DAY 12: "Tatopani" - "Ghorepani"

  • Tatopani (1200 mtrr): to Ghara: 5 km = 135 minutes
  • Ghara (1700 mtr): to Sikha: 6 km = 60 minutes
  • Sikha (1935 mtr): to Chitre: 1 km = 105 minutes
  • Chitre (2350 mtr): to Ghorepani: 2 km = 75 minutes 

 

Remarkably enough you are going to climb again today; first from Tatopani to Ghara no less than 500 meters in 5 km. Eventually you end up in the fairly large city of Sikha at 1935 meters where you can enjoy lunch, shopping and/or an overnight stay.
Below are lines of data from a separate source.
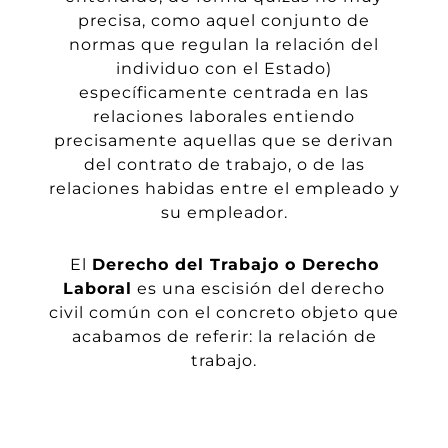
precisa, como aquel conjunto de
normas que regulan la relación del
individuo con el Estado)
específicamente centrada en las
relaciones laborales entiendo
precisamente aquellas que se derivan
del contrato de trabajo, o de las
relaciones habidas entre el empleado y
su empleador.
El
Derecho del Trabajo o Derecho
Laboral
es una escisión del derecho
civil común con el concreto objeto que
acabamos de referir: la relación de
trabajo.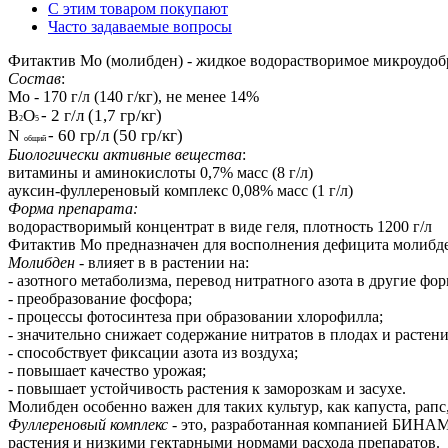
С этим товаром покупают
Часто задаваемые вопросы
Фитактив Мо (молибден) - жидкое водорастворимое микроудоб
Состав
:
Мо - 170 г/л (140 г/кг), не менее 14%
О
- 2 г/л (1,7 гр/кг)
В
2
5
- 60 гр/л (50 гр/кг)
N
общий
Биологически активные вещества
:
витамины и аминокислоты 0,7% масс (8 г/л)
ауксин-фуллереновый комплекс 0,08% масс (1 г/л)
Форма препарата:
водорастворимый концентрат в виде геля, плотность 1200 г/л
Фитактив Мо предназначен для восполнения дефицита молибде
Молибден
- влияет в в растении на:
- азотного метаболизма, перевод нитратного азота в другие фор
- преобразование фосфора;
- процессы фотосинтеза при образовании хлорофилла;
- значительно снижает содержание нитратов в плодах и растени
- способствует фиксации азота из воздуха;
- повышает качество урожая;
- повышает устойчивость растения к заморозкам и засухе.
Молибден особенно важен для таких культур, как капуста, рапс
Фуллереновый комплекс
- это, разработанная компанией БИНАМ,
растения и низкими гектарными нормами расхода препаратов.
After Sikha you walk along countless terraces farmland with corn until you finally end up in Chitre. You are now far above the 2000 meter limit again. It is now 2 km (including an hour and a quarter) to climb to Ghorepani where you can stay overnight too. 

 

It gives you a good possibility to walk from Ghorepani to "Poon" hill. It is 3 km and takes about one and a half hours - the top of "Poon" is 3210 meters. Keep in mind that especially in the early morning this climb is pretty crowded due to its popularity. The view is unprecedented. You can also walk from the other (like going to the town of Chomrong); the view seems to be better here and with far fewer people.


DAY 13: "Ghorepani" - "Hille"

  • Ghorepani (2870 mtr): to Ulleri: 2 km = 60 minutes
  • Ulleri (2010 mtr): to Tikhedhunga: 2 km = 60 minutes
  • Tikhedhunga (1500 meters): to Hille: 1 km = 30 minutes 

 

From Ghorepani the path quickly goes sloping down; the first two km to Ulleri which is a "Magar" village. Then you have to walk via several stone steps to Tikhedhunga which lies at 1500 meters altitude. You can spend the night in both Tikedhunga and Hille (which is half an hour away).


DAY 14: "Hille" - "Nayapul" ("Pokhara")

  • Hille (1500 mtr): to Birethanti: 4 km = 75 minutes
  • Birethanti (1025 mtr): to Nayapul: 1 km = 30 minutes 

 

From Hille the path will again drop considerably. It is about 4 to 5 km walk until you reach the large village "Birethani. You have to drop another half an hour before you reach Nayapul. Nayapul (1070 mtr) is the terminus of the Annapurna (or partly "Jomson" trekking) and here you can take a bus or taxi back to Pokhara (there is a bus that arrives at 11:00 hrs in Pokhara).